Notably, the AUCs were generally lower for haploinsufficient genes irrespective of ancestry. This is likely because the ClinGen haploinsufficient gene list includes genes associated with a broad spectrum of human disease severities, ranging from phenotypes like dermatitis—which is under relatively modest selective pressure—to those with more substantial health impacts, such as neurodevelopmental disorders. Consistent with this, the distributions of RVIS scores are more variable for haploinsufficient genes compared to neurodevelopmental disorder (NDD) genes for each ancestry group (Supplementary Figs. 6, 7).

We next directly compared the score distributions of RVISAFR and RVISNFE for NDD genes (Supplementary Fig. 8). The percentile ranks of these scores were generally well-correlated (Pearson’s r range: 0.71–0.85, see Supplementary Fig. 8). However, there were notable outliers that appeared to have discordant intolerance patterns. For example, SHANK3, a well-established ASD gene, exhibited a much more intolerant RVISAFR score compared to RVISNFE (Supplementary Fig. 8). These results demonstrate how increased genetic diversity can refine estimates of intolerance.

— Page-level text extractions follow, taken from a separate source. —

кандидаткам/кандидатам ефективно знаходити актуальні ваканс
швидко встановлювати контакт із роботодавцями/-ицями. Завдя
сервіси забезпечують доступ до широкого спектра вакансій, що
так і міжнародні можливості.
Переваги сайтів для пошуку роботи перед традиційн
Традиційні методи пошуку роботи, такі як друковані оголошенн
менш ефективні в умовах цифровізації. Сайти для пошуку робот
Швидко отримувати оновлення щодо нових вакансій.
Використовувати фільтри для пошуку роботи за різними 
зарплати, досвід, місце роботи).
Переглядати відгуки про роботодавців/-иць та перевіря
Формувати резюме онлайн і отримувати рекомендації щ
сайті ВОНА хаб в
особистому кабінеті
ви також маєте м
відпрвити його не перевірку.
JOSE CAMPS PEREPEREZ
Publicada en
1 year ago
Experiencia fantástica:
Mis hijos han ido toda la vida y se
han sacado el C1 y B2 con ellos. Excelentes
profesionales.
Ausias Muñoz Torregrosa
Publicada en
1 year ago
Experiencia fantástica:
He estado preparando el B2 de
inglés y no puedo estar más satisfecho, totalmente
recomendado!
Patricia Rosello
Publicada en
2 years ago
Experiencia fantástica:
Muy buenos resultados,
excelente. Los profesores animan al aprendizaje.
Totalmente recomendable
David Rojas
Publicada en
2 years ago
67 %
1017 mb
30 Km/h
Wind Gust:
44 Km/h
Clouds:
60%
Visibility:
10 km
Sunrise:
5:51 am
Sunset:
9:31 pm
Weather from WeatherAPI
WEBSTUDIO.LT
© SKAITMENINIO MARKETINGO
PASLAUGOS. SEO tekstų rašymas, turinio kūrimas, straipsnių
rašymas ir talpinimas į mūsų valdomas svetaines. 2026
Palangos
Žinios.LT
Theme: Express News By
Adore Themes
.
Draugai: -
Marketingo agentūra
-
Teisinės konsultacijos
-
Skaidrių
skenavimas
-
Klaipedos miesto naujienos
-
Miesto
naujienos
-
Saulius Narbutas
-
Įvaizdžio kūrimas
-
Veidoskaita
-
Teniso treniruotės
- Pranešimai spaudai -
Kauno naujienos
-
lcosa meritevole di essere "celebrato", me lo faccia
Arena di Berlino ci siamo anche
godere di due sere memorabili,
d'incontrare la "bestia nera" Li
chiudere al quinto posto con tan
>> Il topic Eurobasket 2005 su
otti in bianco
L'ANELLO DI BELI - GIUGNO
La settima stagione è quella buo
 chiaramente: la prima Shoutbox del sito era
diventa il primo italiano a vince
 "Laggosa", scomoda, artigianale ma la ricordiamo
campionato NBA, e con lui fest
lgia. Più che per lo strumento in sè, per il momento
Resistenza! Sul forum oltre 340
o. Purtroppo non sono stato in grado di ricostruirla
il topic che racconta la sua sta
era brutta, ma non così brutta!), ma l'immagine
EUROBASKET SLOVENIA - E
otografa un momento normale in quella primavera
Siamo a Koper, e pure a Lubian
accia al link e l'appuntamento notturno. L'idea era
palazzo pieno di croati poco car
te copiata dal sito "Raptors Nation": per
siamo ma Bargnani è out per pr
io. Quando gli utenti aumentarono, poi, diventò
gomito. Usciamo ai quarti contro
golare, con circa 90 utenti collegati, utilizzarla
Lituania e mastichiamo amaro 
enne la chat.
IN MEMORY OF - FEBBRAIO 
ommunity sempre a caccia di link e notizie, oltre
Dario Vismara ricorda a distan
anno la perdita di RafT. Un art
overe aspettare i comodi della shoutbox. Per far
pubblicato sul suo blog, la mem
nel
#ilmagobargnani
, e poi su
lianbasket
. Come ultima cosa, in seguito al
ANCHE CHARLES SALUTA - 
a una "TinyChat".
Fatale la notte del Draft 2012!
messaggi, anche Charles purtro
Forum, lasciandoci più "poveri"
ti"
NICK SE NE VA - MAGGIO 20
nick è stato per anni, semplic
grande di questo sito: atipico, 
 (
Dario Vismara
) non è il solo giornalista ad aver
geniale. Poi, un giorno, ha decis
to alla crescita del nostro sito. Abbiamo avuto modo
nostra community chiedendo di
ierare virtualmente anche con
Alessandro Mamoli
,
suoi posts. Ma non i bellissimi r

MTR improves with increasing genetic diversity

Whereas RVIS relies on the observation of common variants to quantify intolerance, other metrics are computed based on the total number of variants observed in a gene—irrespective of allele frequency—compared to a null expectation. Since the total number of observed variants correlates with sample size, we used the UKB to create down-sampled datasets of equal size but with varying compositions of ancestral diversity. Specifically, we defined one cohort of 42,739 exomes (“Maximally Diverse (n = 43k)”), which included data from individuals of African (n = 8701), South Asian (n = 9217), East Asian (n = 2150), and Ashkenazi Jewish (n = 2671) ancestry, as well as 20,000 randomly sampled non-Finnish European samples (Table 3). As a comparator, we defined a separate cohort of 42,740 NFE individuals (“NFE (n = 43k)”). We also included two larger cohorts, including one with all 437,812 NFE samples (“NFE (n = 440k)”) and a dataset that included all 460,551 of the above samples (“Full Dataset (n = 460k)”). The “Maximally Diverse (n = 43k)” cohort harbored 3,185,006 missense variants and PTVs compared to 2,132,513 in the “NFE only (n = 43k)” cohort (Table 3).

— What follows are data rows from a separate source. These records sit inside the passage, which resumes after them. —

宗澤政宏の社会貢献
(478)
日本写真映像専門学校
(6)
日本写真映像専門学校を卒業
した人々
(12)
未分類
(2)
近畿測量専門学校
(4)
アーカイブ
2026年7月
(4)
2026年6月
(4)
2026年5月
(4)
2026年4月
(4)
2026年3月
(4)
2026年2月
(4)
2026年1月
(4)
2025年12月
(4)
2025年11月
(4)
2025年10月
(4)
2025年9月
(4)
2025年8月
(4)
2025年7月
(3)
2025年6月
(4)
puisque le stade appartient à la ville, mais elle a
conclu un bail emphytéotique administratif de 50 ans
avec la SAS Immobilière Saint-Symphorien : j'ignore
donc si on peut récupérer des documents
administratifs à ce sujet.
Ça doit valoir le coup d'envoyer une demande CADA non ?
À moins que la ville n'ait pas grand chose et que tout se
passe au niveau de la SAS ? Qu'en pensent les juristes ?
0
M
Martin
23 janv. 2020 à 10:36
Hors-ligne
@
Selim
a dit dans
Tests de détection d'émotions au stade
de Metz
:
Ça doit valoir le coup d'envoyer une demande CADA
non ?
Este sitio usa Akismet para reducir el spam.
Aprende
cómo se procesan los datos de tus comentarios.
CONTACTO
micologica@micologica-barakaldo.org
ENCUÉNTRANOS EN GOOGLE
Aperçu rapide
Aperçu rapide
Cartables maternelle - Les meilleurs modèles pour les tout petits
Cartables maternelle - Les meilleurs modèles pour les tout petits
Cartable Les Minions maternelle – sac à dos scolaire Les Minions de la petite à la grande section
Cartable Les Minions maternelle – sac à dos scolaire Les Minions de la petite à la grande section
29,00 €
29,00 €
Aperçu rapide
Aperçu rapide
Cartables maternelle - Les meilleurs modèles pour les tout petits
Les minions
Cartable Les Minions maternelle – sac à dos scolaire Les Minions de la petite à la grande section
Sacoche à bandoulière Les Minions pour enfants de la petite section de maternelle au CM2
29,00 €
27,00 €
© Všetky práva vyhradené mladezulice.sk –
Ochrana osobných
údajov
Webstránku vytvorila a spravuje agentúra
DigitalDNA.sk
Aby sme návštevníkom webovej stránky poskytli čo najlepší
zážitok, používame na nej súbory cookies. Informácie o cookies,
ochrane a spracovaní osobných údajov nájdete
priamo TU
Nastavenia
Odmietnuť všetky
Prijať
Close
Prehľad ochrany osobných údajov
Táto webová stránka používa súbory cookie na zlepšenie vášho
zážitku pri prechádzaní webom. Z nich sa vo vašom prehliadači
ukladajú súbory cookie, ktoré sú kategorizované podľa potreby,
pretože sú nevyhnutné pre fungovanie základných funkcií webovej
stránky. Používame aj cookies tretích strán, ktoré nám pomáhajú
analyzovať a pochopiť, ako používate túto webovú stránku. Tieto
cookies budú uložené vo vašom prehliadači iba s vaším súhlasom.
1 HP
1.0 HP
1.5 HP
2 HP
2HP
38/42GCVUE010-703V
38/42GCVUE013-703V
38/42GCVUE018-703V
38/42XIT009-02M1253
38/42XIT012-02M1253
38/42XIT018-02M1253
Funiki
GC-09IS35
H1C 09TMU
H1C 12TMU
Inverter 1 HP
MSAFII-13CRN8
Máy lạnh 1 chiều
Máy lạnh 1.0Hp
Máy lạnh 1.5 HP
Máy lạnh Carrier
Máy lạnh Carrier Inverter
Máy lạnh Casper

Table 3 Total number of unique variants observed in each sub-sampled cohort from the UKB

We then constructed gene-level MTR scores using these four cohorts, as well as the ancestry group-specific cohorts (Supplementary Data 7)9. MTR is calculated by comparing the observed proportion of missense variants compared to an expected proportion given the sequence context of the gene (see Methods). Across all five gene sets, the “Maximally Diverse”-derived MTR scores achieved the best AUC (Fig. 2). Interestingly, this score also outperformed the “Full Dataset”-derived score. One possibility is that the overrepresentation of NFE samples in the full dataset dilutes the signal gained from more genetically diverse cohorts. Furthermore, despite the drastic difference in sample size between the down-sampled (n = 42,740) and entire (n = 437,812) NFE cohorts, the performance of gene-level MTR in these subsets were generally comparable (Supplementary Data 8).

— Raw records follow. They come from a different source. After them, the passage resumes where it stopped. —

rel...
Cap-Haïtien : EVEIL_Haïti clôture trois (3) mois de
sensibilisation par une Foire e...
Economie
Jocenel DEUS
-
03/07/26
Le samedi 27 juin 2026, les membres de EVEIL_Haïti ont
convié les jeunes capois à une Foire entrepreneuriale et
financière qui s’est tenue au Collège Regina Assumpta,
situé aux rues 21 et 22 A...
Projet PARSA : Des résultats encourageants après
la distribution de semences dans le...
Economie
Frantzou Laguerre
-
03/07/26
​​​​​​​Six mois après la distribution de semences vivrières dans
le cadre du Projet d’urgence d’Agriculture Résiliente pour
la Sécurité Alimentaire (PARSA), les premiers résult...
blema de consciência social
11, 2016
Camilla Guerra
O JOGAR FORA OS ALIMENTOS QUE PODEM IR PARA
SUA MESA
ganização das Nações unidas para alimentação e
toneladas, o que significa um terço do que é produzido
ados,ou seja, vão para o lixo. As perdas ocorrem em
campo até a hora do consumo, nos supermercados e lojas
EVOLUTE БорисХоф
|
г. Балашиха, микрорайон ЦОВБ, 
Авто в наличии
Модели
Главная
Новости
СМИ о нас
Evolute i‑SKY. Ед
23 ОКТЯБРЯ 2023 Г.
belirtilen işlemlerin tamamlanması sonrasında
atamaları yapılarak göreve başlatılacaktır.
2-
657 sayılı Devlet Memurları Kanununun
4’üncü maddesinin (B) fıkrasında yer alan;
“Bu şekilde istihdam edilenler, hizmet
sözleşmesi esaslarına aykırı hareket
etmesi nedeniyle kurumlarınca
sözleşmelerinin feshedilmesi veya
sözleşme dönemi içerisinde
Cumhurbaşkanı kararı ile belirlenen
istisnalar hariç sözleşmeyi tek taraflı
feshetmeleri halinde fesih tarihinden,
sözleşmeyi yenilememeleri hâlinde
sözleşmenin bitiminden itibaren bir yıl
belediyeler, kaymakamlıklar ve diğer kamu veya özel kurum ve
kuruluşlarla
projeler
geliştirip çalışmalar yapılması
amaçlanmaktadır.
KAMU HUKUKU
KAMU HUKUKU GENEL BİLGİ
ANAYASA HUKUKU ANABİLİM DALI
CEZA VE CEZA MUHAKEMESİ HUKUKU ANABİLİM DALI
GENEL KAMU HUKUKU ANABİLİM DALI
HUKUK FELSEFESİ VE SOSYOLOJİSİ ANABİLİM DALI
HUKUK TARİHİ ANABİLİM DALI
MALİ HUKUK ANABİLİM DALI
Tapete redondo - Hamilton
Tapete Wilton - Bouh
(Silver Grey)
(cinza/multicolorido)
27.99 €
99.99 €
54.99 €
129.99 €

Fig. 2: Performance of gene-level MTR scores.
figure 2

AUC-ROC scores illustrating the ability of each gene-level MTR score to predict five different gene lists. Each score represents a version of the score trained on the pre-defined UKB cohorts. AFR African, ASJ Ashkenazi Jewish, EAS East Asian, SAS South Asian, NFE non-Finnish European, DEE developmental and epileptic encephalopathy, DD developmental delay, ASD autism spectrum disorder.

We previously demonstrated that certain genic subregions can be under differential selection to missense variation using a sliding window version of MTR7,9. We thus next calculated sliding window MTR for each UKB cohort, employing a 31-codon window (Methods). To compare the performance of these scores, we tested the ability of each to distinguish between ClinVar pathogenic/likely pathogenic variants and control variants. To define control variants, we included variants observed in either gnomAD or TOPMed but not the UKB (Fig. 3a, b). We then compared the performance of these scores to predict de novo variants observed in affected probands versus those observed in their unaffected siblings from denovo-db20. AUCs were generally lower for this comparison, as not all de novo variants are necessarily pathogenic. However, this comparison revealed a similar pattern as the ClinVar analysis (Fig. 3c).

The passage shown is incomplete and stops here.